[Task instructions]
What you produce should be every line from the data that includes "pobres".

[Supplied records]
□ □ □ □
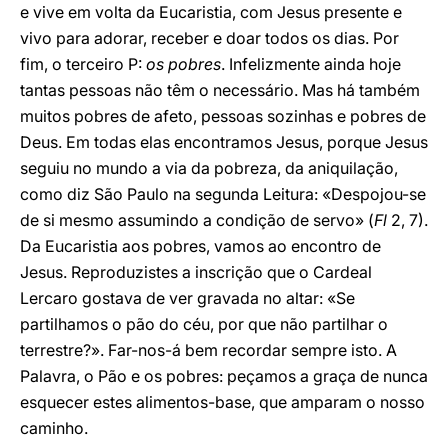
e vive em volta da Eucaristia, com Jesus presente e
vivo para adorar, receber e doar todos os dias. Por
fim, o terceiro P:
os pobres
. Infelizmente ainda hoje
tantas pessoas não têm o necessário. Mas há também
muitos pobres de afeto, pessoas sozinhas e pobres de
Deus. Em todas elas encontramos Jesus, porque Jesus
seguiu no mundo a via da pobreza, da aniquilação,
como diz São Paulo na segunda Leitura: «Despojou-se
de si mesmo assumindo a condição de servo» (
Fl
2, 7).
Da Eucaristia aos pobres, vamos ao encontro de
Jesus. Reproduzistes a inscrição que o Cardeal
Lercaro gostava de ver gravada no altar: «Se
partilhamos o pão do céu, por que não partilhar o
terrestre?». Far-nos-á bem recordar sempre isto. A
Palavra, o Pão e os pobres: peçamos a graça de nunca
esquecer estes alimentos-base, que amparam o nosso
caminho.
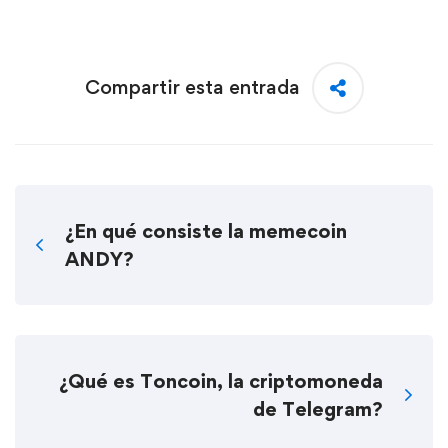
Compartir esta entrada
¿En qué consiste la memecoin
ANDY?
¿Qué es Toncoin, la criptomoneda
de Telegram?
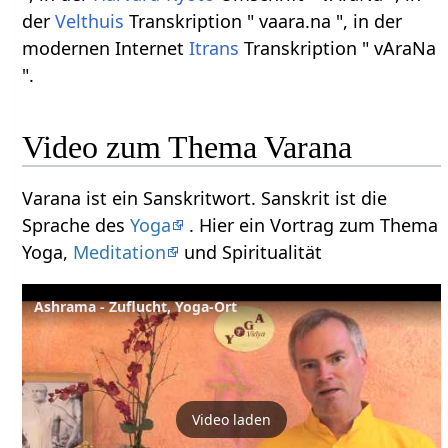
der
Velthuis
Transkription " vaara.na ", in der
modernen Internet
Itrans
Transkription " vAraNa
".
Video zum Thema Varana
Varana ist ein Sanskritwort. Sanskrit ist die
Sprache des
Yoga
. Hier ein Vortrag zum Thema
Yoga,
Meditation
und Spiritualität
Ashrama - Zuflucht, Yoga-Ort
Video laden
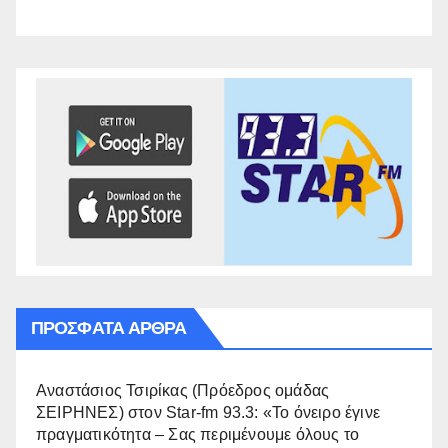
ΠΡΌΣΦΑΤΑ ΆΡΘΡΑ
Αναστάσιος Τσιρίκας (Πρόεδρος ομάδας
ΣΕΙΡΗΝΕΣ) στον Star-fm 93.3: «Το όνειρο έγινε
πραγματικότητα – Σας περιμένουμε όλους το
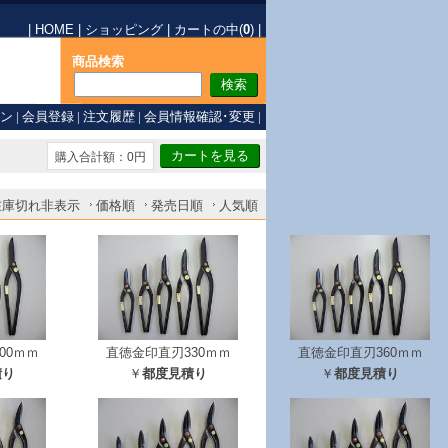
|
HOME
|
ショッピング
|
カートの中(
0
)
|
商品検索
ン
|
会員登録
|
注文履歴
|
会員情報確認･変更
|
購入合計額：0円
在庫切れ非表示
価格順
発売日順
人気順
00ｍｍ
直徳金印直刃330ｍｍ
直徳金印直刃360ｍｍ
積り
￥
都度見積り
￥
都度見積り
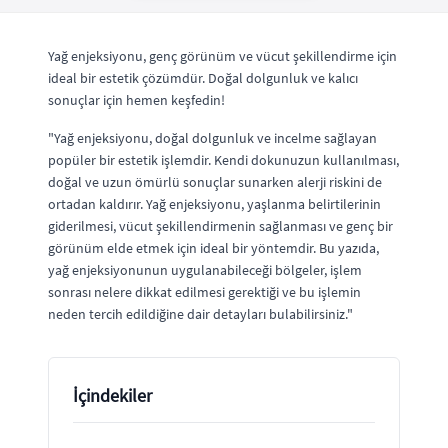
Yağ enjeksiyonu, genç görünüm ve vücut şekillendirme için
ideal bir estetik çözümdür. Doğal dolgunluk ve kalıcı
sonuçlar için hemen keşfedin!
"Yağ enjeksiyonu, doğal dolgunluk ve incelme sağlayan
popüler bir estetik işlemdir. Kendi dokunuzun kullanılması,
doğal ve uzun ömürlü sonuçlar sunarken alerji riskini de
ortadan kaldırır. Yağ enjeksiyonu, yaşlanma belirtilerinin
giderilmesi, vücut şekillendirmenin sağlanması ve genç bir
görünüm elde etmek için ideal bir yöntemdir. Bu yazıda,
yağ enjeksiyonunun uygulanabileceği bölgeler, işlem
sonrası nelere dikkat edilmesi gerektiği ve bu işlemin
neden tercih edildiğine dair detayları bulabilirsiniz."
İçindekiler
□ □ □ □
[Expected answer]
os pobres
muitos pobres de afeto, pessoas sozinhas e pobres de
Da Eucaristia aos pobres, vamos ao encontro de
Palavra, o Pão e os pobres: peçamos a graça de nunca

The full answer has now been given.